Glazing over security

Glaze is a piece of software that aims to protect artists from having their work used to train machine learning models that mimic their style. Glaze does this by “perturbing” an artist’s images, so that training a machine learning model on these perturbed images won’t work (in that, the model trained on the perturbed data won’t generate images that nicely mimic the targeted style). The Glaze authors are heavily pushing this tool as an effective defense (e.g., promoting it with articles in the New York Times).

Unfortunately, this style of perturbation defense against machine learning just doesn’t work. We’ve broken previous versions of schemes just like this. And we recently put out a paper showing that Glaze doesn’t work either (and no, you can’t just patch Glaze and say “there, I fixed it!” because once the tool is broken, any security it provided is irremediably lost). We encourage you to read the paper for details on why these types of schemes don’t work, but that’s not going to be the (main) focus of this post.

Rather, today, we want to talk about how we believe the Glaze team misses the mark on how to properly care for the security of their users, by:

  1. trying to prevent other researchers from evaluating Glaze
  2. misrepresenting methods that succeed in bypassing Glaze
  3. making misleading claims about how Glaze can recover security after a break

Sounds like a lot, so let’s dig into it.

Academic security researchers should invite third-party analyses of their methods, and release source code

The senior professor leading the Glaze project refused to engage with the research community and provide the source code of their project to other researchers so they can study its robustness (this includes both of us in independent requests, and possibly other researchers too).

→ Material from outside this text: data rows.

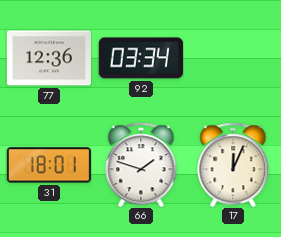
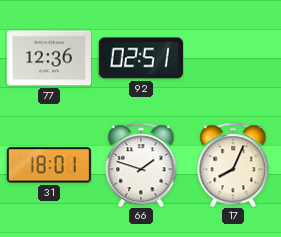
92: 03:34 -> 02:51
17: 12:04 -> 8:04
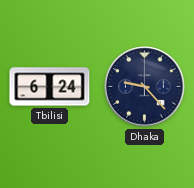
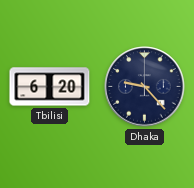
Tbilisi: 6:24 -> 6:20
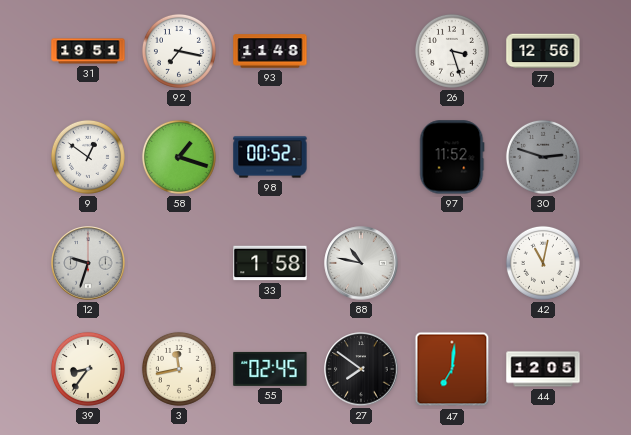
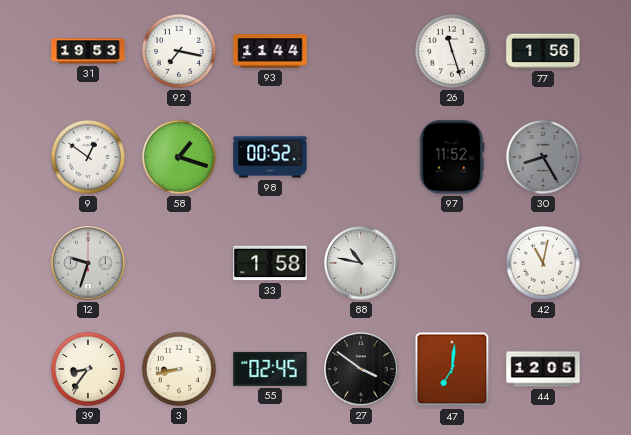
31: 19:51 -> 19:53
93: 11:48 -> 11:44
26: 3:27 -> 11:27
77: 12:56 -> 1:56
30: 2:48 -> 8:25
3: 11:43 -> 8:43
27: 7:51 -> 3:51
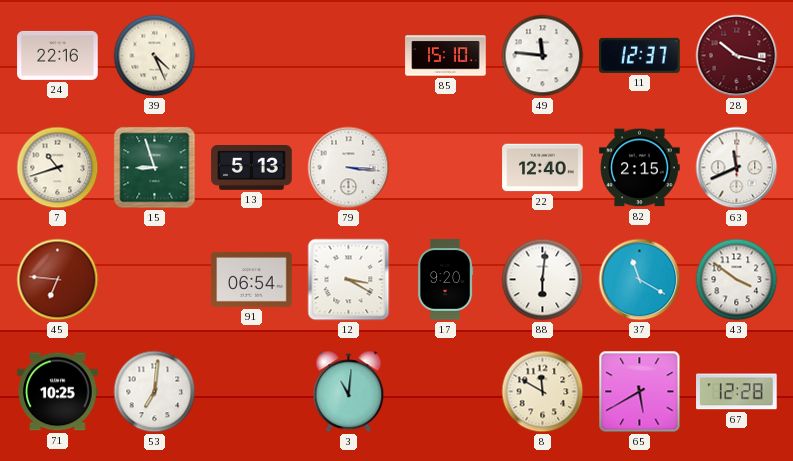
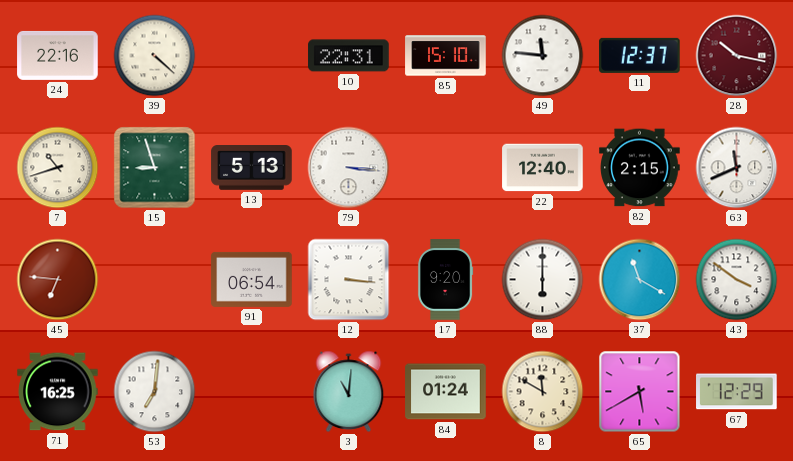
39: 4:26 -> 4:22
10: none -> 22:31
12: 3:20 -> 3:16
88: 6:01 -> 6:00
71: 10:25 -> 16:25
84: none -> 01:24
67: 12:28 -> 12:29
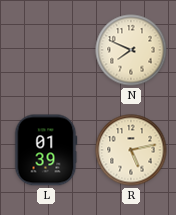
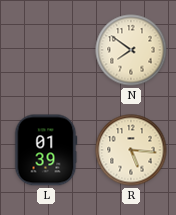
N: 7:49 -> 7:51
R: 5:13 -> 5:16
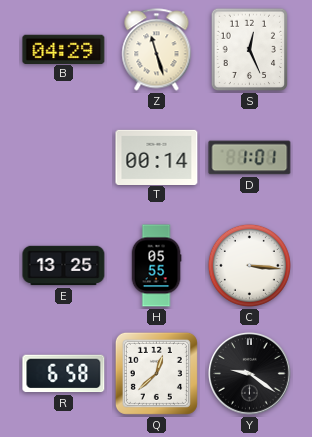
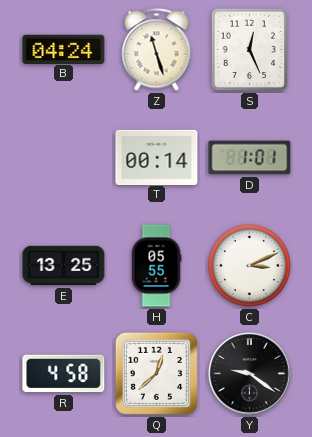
B: 04:29 -> 04:24
C: 3:16 -> 3:11
R: 6:58 -> 4:58
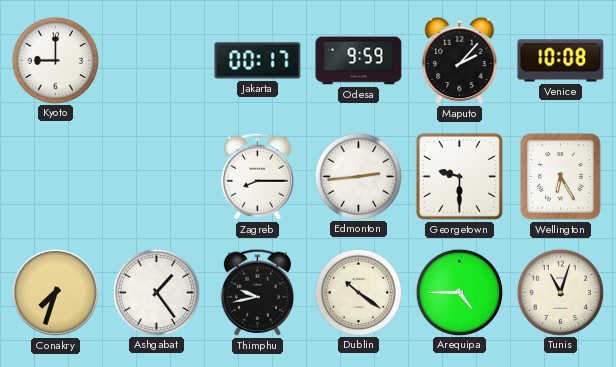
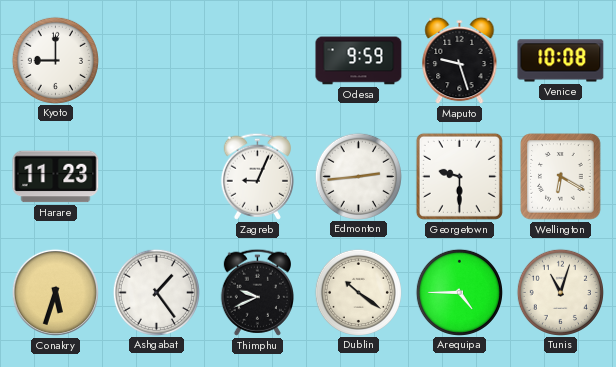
Jakarta: 00:17 -> none
Maputo: 2:07 -> 9:27
Harare: none -> 11:23
Zagreb: 8:15 -> 9:04
Wellington: 6:25 -> 6:20
Conakry: 7:33 -> 5:33
Thimphu: 9:43 -> 9:41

It’s hard to perform security analysis of tools when you’re not given access to those tools. It’s not impossible (we ultimately didn’t need access to bypass Glaze), but it’s harder. Researchers who honestly believe in the security of their systems should be willing to have it audited by other researchersThis doesn’t necessarily mean sharing the code with everyone, but at least with researchers who want to study it..

There are plenty of (mostly-)valid reasons why researchers might not release source code. Some companies forbid their employees from releasing code, and there’s nothing the researchers themselves can do about it. Other researchers don’t release code because it takes a lot of time to disentangle their code from the rest of their research codebase.

But neither of these apply here. Glaze is being actively distributed as a binary and being pushed out to artists as a tool they can use to protect themselves. The authors of the paper have been actively pushing it to the press. So clearly they have a self-contained tool that they believe is useful.

There are other valid reasons not to release code for deployed security tools. In fact, many critical security tools such as spam filters or malware detectors are closed source. Companies rely on such “security through obscurity” all the time to make things more annoying for attackers. And it does make it more annoying. But, unlike Glaze, these companies are not simultaneously writing academic research papers about how secure these systems are.

The problem is that the Glaze team wants the best of both worlds. They want to call Glaze research, publish in USENIX Security, and win awards. At the same time, they want to keep their system secret because it is being used by a vulnerable community. But by choosing to publish at USENIX Security, the authors have decided that this is a research contribution and therefore should be willing to engage with the research community to enable their claims to be falsified (otherwise it isn’t really science…)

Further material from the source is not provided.